Vinnie Vincent Says His New Album Could Be Shelved Amid Ongoing Dispute

via The Rock Experience with Mike Brunn / Youtube

Vinnie Vincent has made it clear that compromise is not part of his plan for Guitarmageddon. The former Kiss guitarist has said he would rather shelve the long-awaited album entirely than release it through conventional means, even as fan support for his costly distribution model appears uncertain.

In December, Vincent unveiled a highly unusual strategy for the album’s rollout: each song would be sold individually on a signed and numbered CD for $200, plus shipping. Vincent said he would only ship a track once it reached 1,000 pre-orders. With at least 18 songs listed on his website—accompanied by the promise of more—the full album would cost fans a minimum of $3,600.

Defending the Price in the Streaming Era

The announcement was met with immediate pushback from fans, many of whom questioned both the price and the format. Vincent, however, has remained steadfast, arguing that decades of illegal downloading, streaming, and broader shifts in the music industry have left artists with few viable ways to be fairly compensated for their work.

He expanded on that position in a series of Facebook posts over the holidays, acknowledging that his plan may ultimately fail due to a lack of participation—but insisting that he will not revise it.

“There’s no money releasing a record like this with bootlegging thieves at my door. Unless I get compensated for my work, the album stays unheard,” Vincent wrote. “It comes down to this; if the fan support is not there—which it does not appear to be—this record will not be released.”

“The Greatest Album Never Heard”?

Rather than expressing frustration, Vincent framed the possibility of Guitarmageddon remaining unreleased as a point of pride. “Am I fine with that? Absolutely. 100%,” he continued. “It will be the greatest album of all time, never to be heard, never to be released. If people want my music, and think they’re punishing me by not buying it because of the price, it matters not to me. They’re the ones who will lose out.”

Vincent went even further, placing the album—at least in his own estimation—alongside some of rock’s most celebrated releases. “Guitarmageddon is one of the greatest rock albums of all time,” he wrote, citing classics such as Meet the Beatles, Led Zeppelin II, Are You Experienced, Truth, Wheels of Fire, and seminal Pink Floyd albums. “The only difference is these albums are generation tested and have the benefit of fermentation of time. But as for impact and perfection from the first song to last, Guitarmageddon is a classic.”
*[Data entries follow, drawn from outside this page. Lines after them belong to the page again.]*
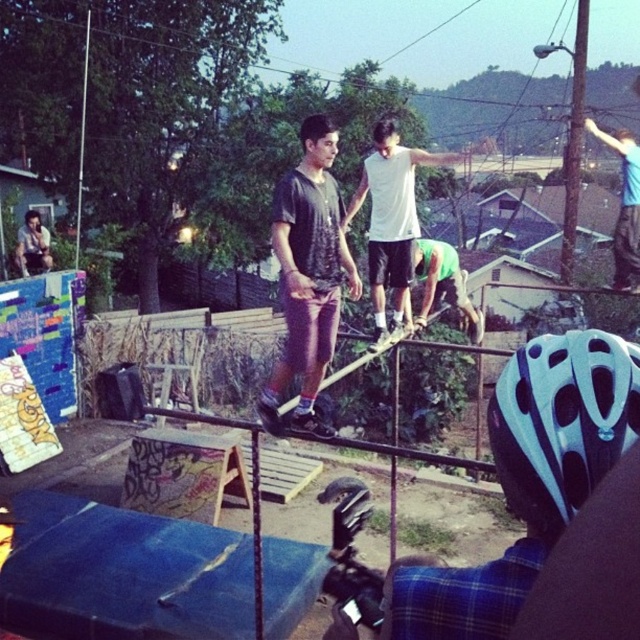 Which is below, blue matte bicycle helmet at center-right or matte black shirt at center?

blue matte bicycle helmet at center-right is below.

Who is more distant from viewer, (x=563, y=520) or (x=324, y=221)?

Positioned behind is point (x=324, y=221).

Image resolution: width=640 pixels, height=640 pixels. I want to click on blue matte bicycle helmet at center-right, so click(561, 420).

Is matte black shirt at center to the right of green matte shirt at center from the viewer's perspective?

Incorrect, matte black shirt at center is not on the right side of green matte shirt at center.

Is matte black shirt at center closer to the viewer compared to green matte shirt at center?

Yes.

Where is `matte black shirt at center`? The image size is (640, 640). matte black shirt at center is located at coordinates (308, 273).

Find the location of `matte black shirt at center`. matte black shirt at center is located at coordinates (308, 273).

Between white matte shirt at center and green matte shirt at center, which one is positioned lower?

Positioned lower is green matte shirt at center.

Can you confirm if white matte shirt at center is positioned above green matte shirt at center?

Yes, white matte shirt at center is above green matte shirt at center.

What do you see at coordinates (392, 218) in the screenshot? The image size is (640, 640). I see `white matte shirt at center` at bounding box center [392, 218].

Locate an element on the screen. This screenshot has width=640, height=640. white matte shirt at center is located at coordinates (392, 218). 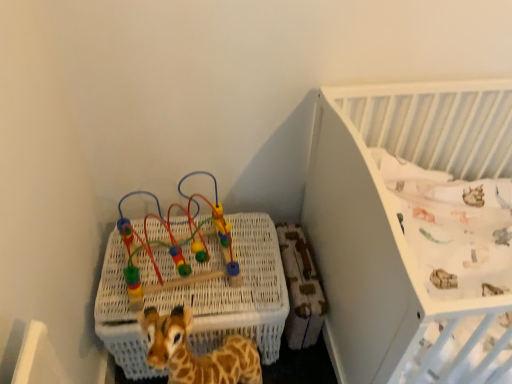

Whether the album ever reaches listeners now hinges not on critical reception, but on philosophy: Vincent’s refusal to bend in an industry that has moved decisively away from ownership toward access. In staking Guitarmageddon on an all-or-nothing approach, he has transformed the record into something closer to a statement than a product—one that may ultimately exist more as legend than as music heard, leaving fans to decide whether exclusivity is worth the price of admission, or whether this chapter of Vincent’s career will remain sealed by his own design.